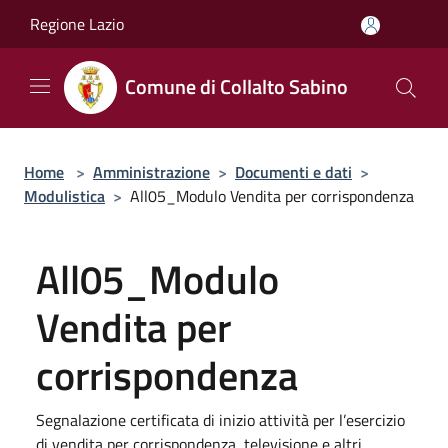
Salta al contenuto principale
Regione Lazio
Comune di Collalto Sabino
Home
>
Amministrazione
>
Documenti e dati
>
Modulistica
>
All05_Modulo Vendita per corrispondenza
All05_Modulo
Vendita per
corrispondenza
Segnalazione certificata di inizio attività per l’esercizio
di vendita per corrispondenza, televisione e altri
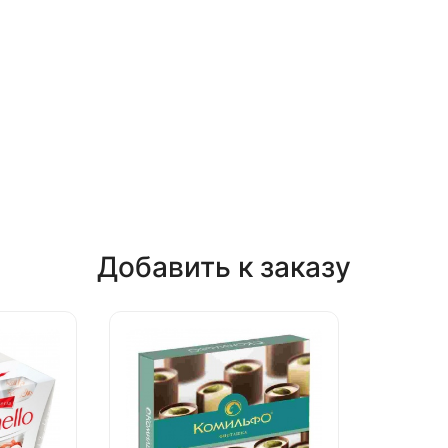
Добавить к заказу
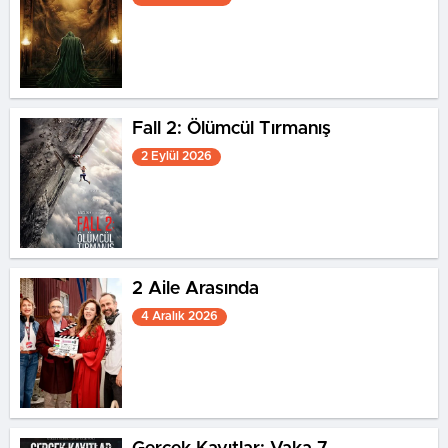
Fall 2: Ölümcül Tırmanış
2 Eylül 2026
2 Aile Arasında
4 Aralık 2026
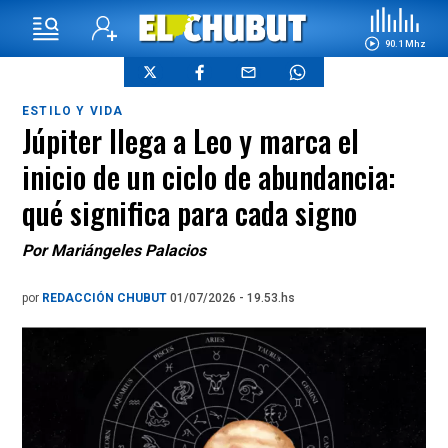
90.1 Mhz
ESTILO Y VIDA
Júpiter llega a Leo y marca el
inicio de un ciclo de abundancia:
qué significa para cada signo
Por Mariángeles Palacios
por
REDACCIÓN CHUBUT
01/07/2026 - 19.53.hs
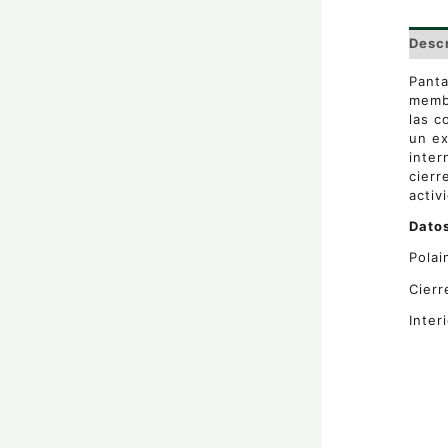
Desc
Panta
membr
las c
un ex
inter
cierr
activ
Datos
Polai
Cierr
Inter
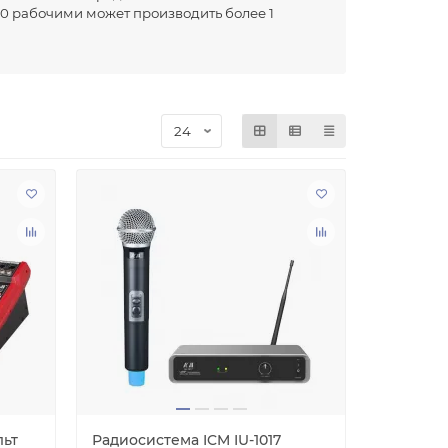
00 рабочими может производить более 1
очень популярна на внутреннем рынке, в
01, CE, FCC, RoHS.
дукции.
ьт
Радиосистема ICM IU-1017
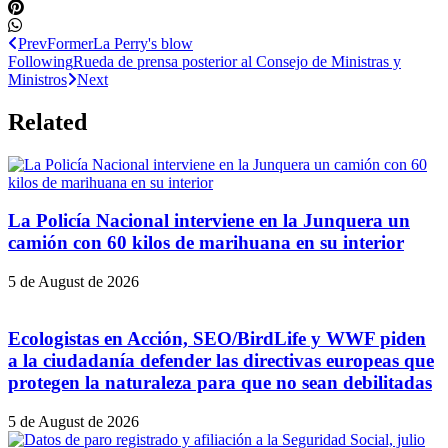
Prev
Former
La Perry's blow
Following
Rueda de prensa posterior al Consejo de Ministras y
Ministros
Next
Related
La Policía Nacional interviene en la Junquera un
camión con 60 kilos de marihuana en su interior
5 de August de 2026
Ecologistas en Acción, SEO/BirdLife y WWF piden
a la ciudadanía defender las directivas europeas que
protegen la naturaleza para que no sean debilitadas
5 de August de 2026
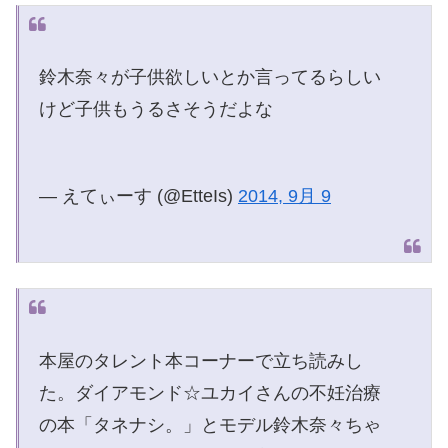
鈴木奈々が子供欲しいとか言ってるらしい
けど子供もうるさそうだよな
— えてぃーす (@EtteIs)
2014, 9月 9
本屋のタレント本コーナーで立ち読みし
た。ダイアモンド☆ユカイさんの不妊治療
の本「タネナシ。」とモデル鈴木奈々ちゃ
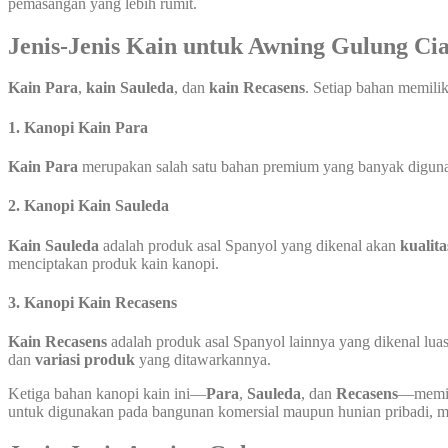
pemasangan yang lebih rumit.
Jenis-Jenis Kain untuk Awning Gulung Ci
Kain Para
,
kain Sauleda
, dan
kain Recasens
. Setiap bahan memili
1.
Kanopi Kain Para
Kain Para
merupakan salah satu bahan premium yang banyak digunaka
2.
Kanopi Kain Sauleda
Kain Sauleda
adalah produk asal Spanyol yang dikenal akan
kualita
menciptakan produk kain kanopi.
3.
Kanopi Kain Recasens
Kain Recasens
adalah produk asal Spanyol lainnya yang dikenal luas
dan
variasi produk
yang ditawarkannya.
Ketiga bahan kanopi kain ini—
Para
,
Sauleda
, dan
Recasens
—memili
untuk digunakan pada bangunan komersial maupun hunian pribadi, mem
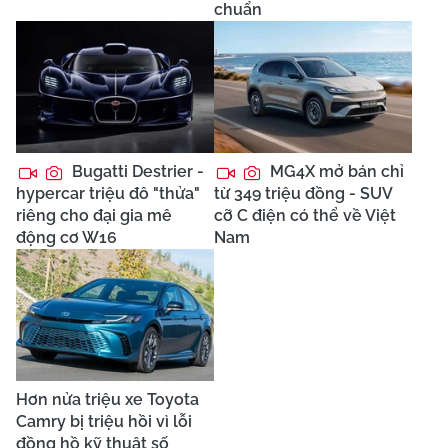
chuẩn
Bugatti Destrier -
MG4X mở bán chỉ
hypercar triệu đô "thửa"
từ 349 triệu đồng - SUV
riêng cho đại gia mê
cỡ C điện có thể về Việt
động cơ W16
Nam
Hơn nửa triệu xe Toyota
Camry bị triệu hồi vì lỗi
đồng hồ kỹ thuật số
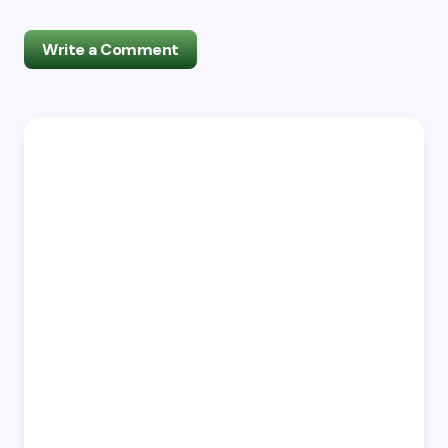
Write a Comment
Deine E-Mail-Adresse wird nicht veröffentlicht.
Erforderliche Felder sind mit
*
markiert
Name *
Email *
Your Comment *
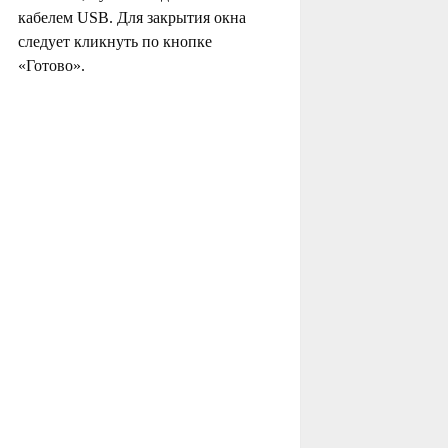
кабелем USB. Для закрытия окна
следует кликнуть по кнопке
«Готово».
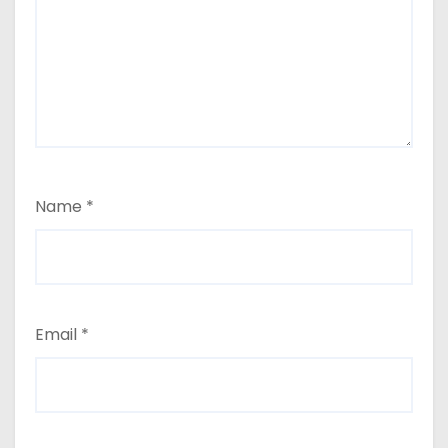
Name
*
Email
*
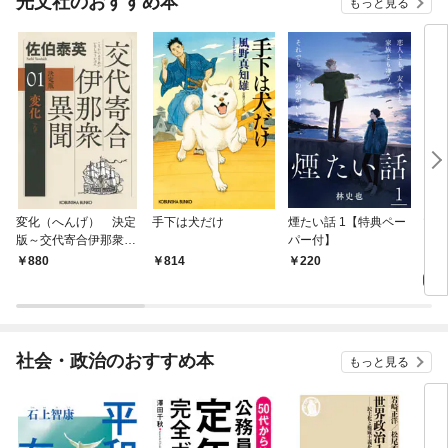
光文社のおすすめ本
もっと見る
変化（へんげ） 決定
手下は犬だけ
煙たい話 1【特典ペー
マリ
版～交代寄合伊那衆異
パー付】
聞（1）～
1,
880
814
220
社会・政治のおすすめ本
もっと見る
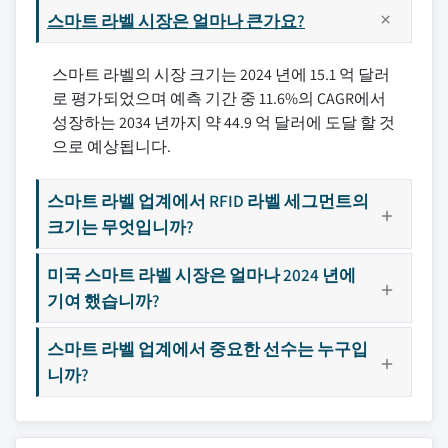
스마트 라벨 시장은 얼마나 큰가요?
스마트 라벨의 시장 크기는 2024 년에 15.1 억 달러
로 평가되었으며 예측 기간 중 11.6%의 CAGR에서
성장하는 2034 년까지 약 44.9 억 달러에 도달 할 것
으로 예상됩니다.
스마트 라벨 업계에서 RFID 라벨 세그먼트의
크기는 무엇입니까?
미국 스마트 라벨 시장은 얼마나 2024 년에
기여 했습니까?
스마트 라벨 업계에서 중요한 선수는 누구입
니까?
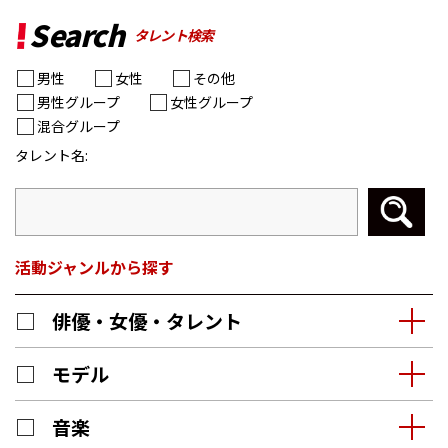
Search
タレント検索
男性
女性
その他
男性グループ
女性グループ
混合グループ
タレント名:
活動ジャンルから探す
俳優・女優・タレント
モデル
音楽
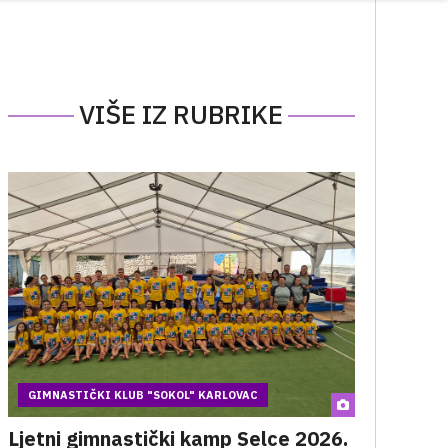
VIŠE IZ RUBRIKE
GIMNASTIČKI KLUB "SOKOL" KARLOVAC
Ljetni gimnastički kamp Selce 2026.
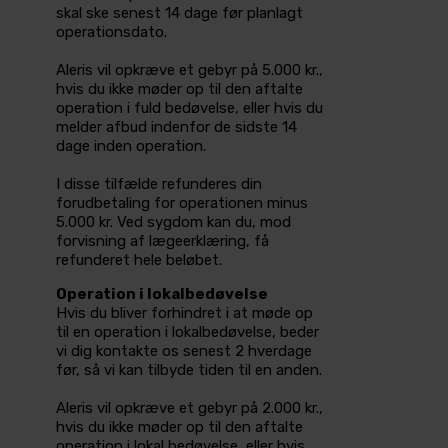
skal ske senest 14 dage før planlagt
operationsdato.
Aleris vil opkræve et gebyr på 5.000 kr.,
hvis du ikke møder op til den aftalte
operation i fuld bedøvelse, eller hvis du
melder afbud indenfor de sidste 14
dage inden operation.
I disse tilfælde refunderes din
forudbetaling for operationen minus
5.000 kr. Ved sygdom kan du, mod
forvisning af lægeerklæring, få
refunderet hele beløbet.
Operation i lokalbedøvelse
Hvis du bliver forhindret i at møde op
til en operation i lokalbedøvelse, beder
vi dig kontakte os senest 2 hverdage
før, så vi kan tilbyde tiden til en anden.
Aleris vil opkræve et gebyr på 2.000 kr.,
hvis du ikke møder op til den aftalte
operation i lokal bedøvelse, eller hvis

▶ **TASK DETAILS**
Gather up every line from the listing above in which the word "yang" occurs.

▶ **ANSWER TO THE EXERCISE**
pemasangan yang lebih rumit.
merupakan salah satu bahan premium yang banyak digunaka
adalah produk asal Spanyol yang dikenal akan
adalah produk asal Spanyol lainnya yang dikenal luas
yang ditawarkannya.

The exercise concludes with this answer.